We booked a tour to a distillery. We drove out there in a van, passing by fields of blue agave cacti... leaves shooting up smokey metallic blades. Our guide explained that each plant takes eight to twelve years to mature and provides 5 litres of the poison. At harvest time, the leaves and roots are  hacked off and the heart retained. Each weighs around 45 kilos at maturity.

She took us to the furnaces where they cook the hearts. There was a mountain of them at the doors... something like giant bloody pineapples... all sticky with red. They're cooked in an oven for a few days and fibrous pulp is excreted as waste. The special juices, however, are drained into great festering vats for fermentation. We stuck our noses over the churning scum and took a breath. Alcohol... overwhelming.

The booze is drained off and distilled two or three times for purity. It attains an alcoholic content of 70% Our guide insisted we try a little and poured it into our hands. She made us take the vow of communion ('... some people are religious', she said.) The stuff wasn't at all bad... very clean tasting, warm.

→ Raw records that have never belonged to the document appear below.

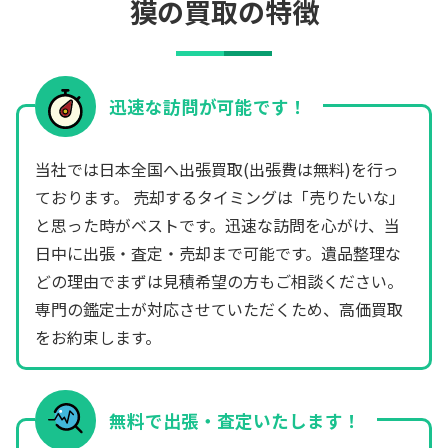
獏の買取の特徴
迅速な訪問が可能です！
当社では日本全国へ出張買取(出張費は無料)を行っ
ております。 売却するタイミングは「売りたいな」
と思った時がベストです。迅速な訪問を心がけ、当
日中に出張・査定・売却まで可能です。遺品整理な
どの理由でまずは見積希望の方もご相談ください。
専門の鑑定士が対応させていただくため、高価買取
をお約束します。
無料で出張・査定いたします！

It curbed my hang over nicely. Sadly, a product of such a high potency is never sold to the public. It gets watered down to 40%.

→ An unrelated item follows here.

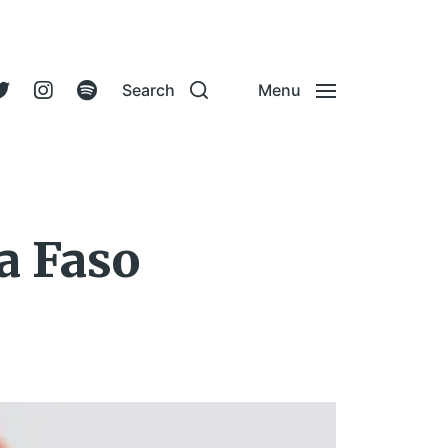
Search
Menu
na Faso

She took us to the storage room piled up with oak barrels. They store it that way to give it flavour. Aged tequilla is not necessarily better than unaged tequilla. Over time the barrels expand and loose alcohol via evaporation and that is why aged tequilla is more pricey... its more expensive to store. Ultimately, the difference between young and old is one of flavour and cost, not of quality.

Finally the time came to sample a few varieties. Now the real measure of quality comes with the constituent proportions of agave to other sugars used in the fermentation process. Tequilla made with 100% blue agave is the most superior and any deviation constitutes a 'mixed' bottle. A 'mixed' bottle may be produced with up to 49% of alternative sugars. Of pure and mixed tequilla, there are two broad varieties. Gold and silver. That is, aged and unaged. We started by trying the 100% stuff of each. I found the silver, which is clear, the more palatable of the two, although both were relatively smooth. Quite unlike my prior experiences of the liquor. Then we had a little of the mixed bottle. This provoked the rank aftertaste and characteristic shivers I was used to. After that we had a prize winning brand (pure agave, aged) and then a little more of the other good stuff. When we caught the van back to town we were humming nicely. The rest of the afternoon was spent in a bar, naturally, gulping down a bit more.